Pheasants, partridges and guinea fowl are often farmed together, as an enterprise within a farming business. Quail are often farmed independently of other game bird species due to different management requirements — it is the smallest species of game bird farmed in Australia, but the largest by volume. Geese are predominantly produced by backyard enthusiasts, who have historically supplied birds to small processors, and geese production is not a commercial or structured industry in Australia. Generally, pigeon (squab) farms are small, family-run enterprises, which typically supplement income from other farming enterprises (such as cropping) or supplement other income sources such as a part-time job.
Game birds are raised for their meat (and in the case of quail, also for their eggs) for human consumption. Apart from quail, a feature they have in common is that the majority of product is marketed domestically so future sustainable expansion will increasingly depend on identifying new markets. Without much capital expenditure required, the Australian game bird industry has the potential for increased production and processing outputs, which could increase its global competitiveness. However, the expansion of the game bird industry in Australia is restricted by low rates of fertility and hatchability, variable egg production and growth rates, inadequate understanding of nutrition needs and a lack of quality breeding programs. Therefore, Australian game bird industries will need to improve their efficiency if they are to remain viable in the domestic market or to compete internationally.
Facts and figures
- Six species of bird considered as game birds are pheasant, partridge, guinea fowl, quail, goose and pigeon (squab)
- Quail is the largest and most established game bird industry in Australia
- Game birds are raised for their meat and eggs, for human consumption
- Apart from quail, most game bird meat is marketed domestically
- Game bird comprises a very small, specialty segment within a large and competitive poultry market
- While some opportunities exist for export development, the game bird industry faces a number of challenges to expansion
While the throughput of some of these industries has declined, the value of their retail sales (especially quail and squab) has increased substantially.
Quail is the largest game bird industry in Australia with 6.5 million quail harvested annually, with a value of over AU$14 million. There is one large quail ‘farm’, that processes 15,000 birds per week – it has developed its own breed and incubates the eggs, raises the quail and processes them. The farm also makes its own feed and has an abattoir on site.

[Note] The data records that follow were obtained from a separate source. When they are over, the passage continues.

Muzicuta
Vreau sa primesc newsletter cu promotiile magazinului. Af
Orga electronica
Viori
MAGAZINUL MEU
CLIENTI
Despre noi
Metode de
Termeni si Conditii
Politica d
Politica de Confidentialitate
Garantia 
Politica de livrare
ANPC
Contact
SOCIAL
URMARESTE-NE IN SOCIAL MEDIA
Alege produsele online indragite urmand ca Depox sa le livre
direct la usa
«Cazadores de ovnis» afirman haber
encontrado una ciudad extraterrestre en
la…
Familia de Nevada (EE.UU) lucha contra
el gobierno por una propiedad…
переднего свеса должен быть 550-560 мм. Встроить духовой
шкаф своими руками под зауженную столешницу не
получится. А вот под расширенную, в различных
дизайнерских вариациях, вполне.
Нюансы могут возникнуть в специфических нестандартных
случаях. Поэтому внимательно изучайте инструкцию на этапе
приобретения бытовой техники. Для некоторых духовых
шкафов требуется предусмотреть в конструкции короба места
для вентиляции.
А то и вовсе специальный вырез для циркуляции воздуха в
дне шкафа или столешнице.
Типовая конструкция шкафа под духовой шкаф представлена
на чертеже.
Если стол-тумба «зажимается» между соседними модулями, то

After quail, the pigeon (squab) industry is the next largest and is typically made up of many growers of varying size that produce birds for a central processor who markets and sells the product. Approximately 323,000 squab are processed in Australia annually with a value of approximately AU$11 million. Squab farms have generally been established as part of farm diversification programs, hobby-farming ventures, or by full or part-time town workers with a few acres looking for an extra income stream. There are few, if any, "stand alone" squab farms in Australia that are run by full-time staff. Typically, people enter the industry as a “hobby farmer” with little background in farming other species of birds.

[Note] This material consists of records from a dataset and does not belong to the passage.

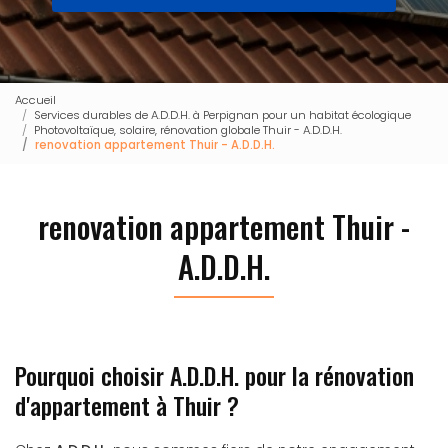
Accueil
Services durables de A.D.D.H. à Perpignan pour un habitat écologique
Photovoltaïque, solaire, rénovation globale Thuir - A.D.D.H.
renovation appartement Thuir - A.D.D.H.
renovation appartement Thuir -
A.D.D.H.
Pourquoi choisir A.D.D.H. pour la rénovation
d'appartement à Thuir ?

Geese are not grown in a commercial or structured industry in Australia and therefore production information is limited. The industry consists predominantly of backyard enthusiasts who have provided birds to small processors in the past. Globally, geese may be farmed for their livers, which are used to produce foie gras. Livers weighing between 500 and 800 grams are produced via force-feeding, a practice that is banned on welfare grounds in Australia (and many other countries).